◆ **The task**
Return, word for word, only the lines of the data below that lie between the line with "① ギルド募集ノート（主催する人）" and the line with "募集部屋は「1ギルド1ノート」です", those two lines included.

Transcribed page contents
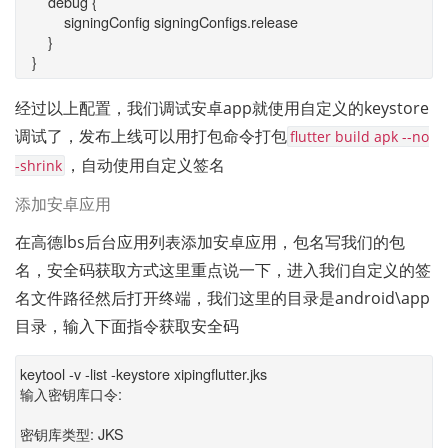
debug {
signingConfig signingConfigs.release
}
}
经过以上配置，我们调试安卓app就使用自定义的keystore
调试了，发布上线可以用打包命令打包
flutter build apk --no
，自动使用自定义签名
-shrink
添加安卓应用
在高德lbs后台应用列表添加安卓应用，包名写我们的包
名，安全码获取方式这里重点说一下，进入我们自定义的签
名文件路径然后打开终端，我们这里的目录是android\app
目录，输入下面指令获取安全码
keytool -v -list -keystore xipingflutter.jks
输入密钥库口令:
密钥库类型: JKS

* * *

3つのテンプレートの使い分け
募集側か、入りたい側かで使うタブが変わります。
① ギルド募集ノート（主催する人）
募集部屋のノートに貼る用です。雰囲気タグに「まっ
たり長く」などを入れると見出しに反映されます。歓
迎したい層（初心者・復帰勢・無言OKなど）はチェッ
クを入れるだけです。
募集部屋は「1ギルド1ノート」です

◆ **Exercise output**
① ギルド募集ノート（主催する人）
募集部屋のノートに貼る用です。雰囲気タグに「まっ
たり長く」などを入れると見出しに反映されます。歓
迎したい層（初心者・復帰勢・無言OKなど）はチェッ
クを入れるだけです。
募集部屋は「1ギルド1ノート」です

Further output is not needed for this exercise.